Academics need to get fast turnaround on manuscripts as well. We don't sit in our ivory towers puffing on our pipes and musing until the reviews come back. Journals need to respect that.

Unfortunately journals run by senior academics have been some of the slowest to recognize these market forces. That has created a big opening for highly responsive but minimally rigorous journals. It would be best for academic publishing to get fast turnarounds (whether rejections or helpful peer reviews) from the journals that have a mission to serve their academic discipline.
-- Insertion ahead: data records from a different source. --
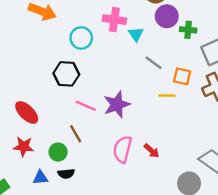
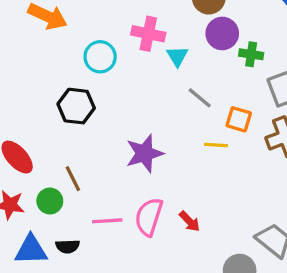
pink line: (86, 106) -> (107, 221), moved, turned -30
brown line: (76, 134) -> (73, 179), moved
green circle: (58, 152) -> (50, 201), moved
blue triangle: (40, 178) -> (31, 250), size x1.5

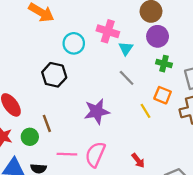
green cross: (251, 54) -> (164, 64), moved
gray line: (200, 98) -> (127, 78), moved
yellow line: (216, 145) -> (145, 111), turned 49
red arrow: (190, 221) -> (138, 161), moved

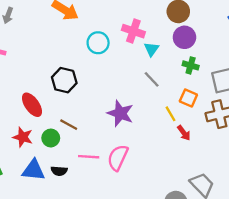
black hexagon: (54, 75) -> (64, 80), moved
purple star: (97, 111) -> (120, 113), turned 30
brown line: (47, 123) -> (69, 125), turned -42
red arrow: (138, 161) -> (184, 133), moved

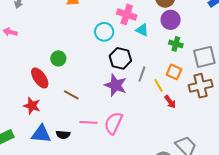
cyan circle: (98, 43) -> (104, 32), moved
cyan triangle: (151, 49) -> (142, 30), turned -40
gray line: (152, 79) -> (142, 74), moved, turned 63
black hexagon: (64, 80) -> (120, 58), moved
green circle: (51, 138) -> (58, 58), moved

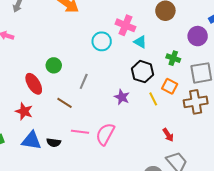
purple circle: (171, 20) -> (198, 36), moved
black hexagon: (120, 58) -> (143, 72), moved
gray line: (142, 74) -> (84, 81), moved
purple star: (116, 85) -> (122, 97), moved, size x0.7
red arrow: (170, 102) -> (168, 135), moved

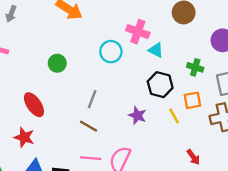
green circle: (54, 65) -> (57, 63), moved
orange square: (170, 86) -> (192, 100), turned -35
brown line: (64, 103) -> (88, 126), moved

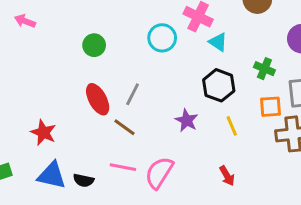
orange square: (192, 100) -> (270, 107), moved
red ellipse: (34, 105) -> (98, 99), moved
red arrow: (193, 157) -> (227, 176), moved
Quote from: Parasaurolophus on October 06, 2023, 12:23:41 PMI dunno about you guys, but for us, average time to review has declined substantially over the last fifteen years. It used to be that you could expect six months or more practically everywhere, but now three months is the maximum at most journals (with many much faster, and a few much slower). It's not because there are more philosophers out there, or because submission volumes are lower (they're a lot higher).

I don't know what explains it, but I suspect it's just a cultural shift. More of us are just completing our reports sooner. Which isn't hard; really, when you sit down to do it, for most stuff (not logic or math!) it's just a matter of a couple of hours to read it and a couple more to write the report. I complete pretty much all my reports within a week.

Yes, the norm in my field is about two months. Things seem to be moving more slowly lately though. I suspect this is some kind of hang-over from Covid - people were saying no because they were tied up with childcare or whatever, and they decided to just keep declining after things got back to normal.

Anyway, as you said above, best approach is to have lots of papers in motion so that delays on any one review don't matter so much.


Thanks, everyone! I always appreciate the advice and encouragement here.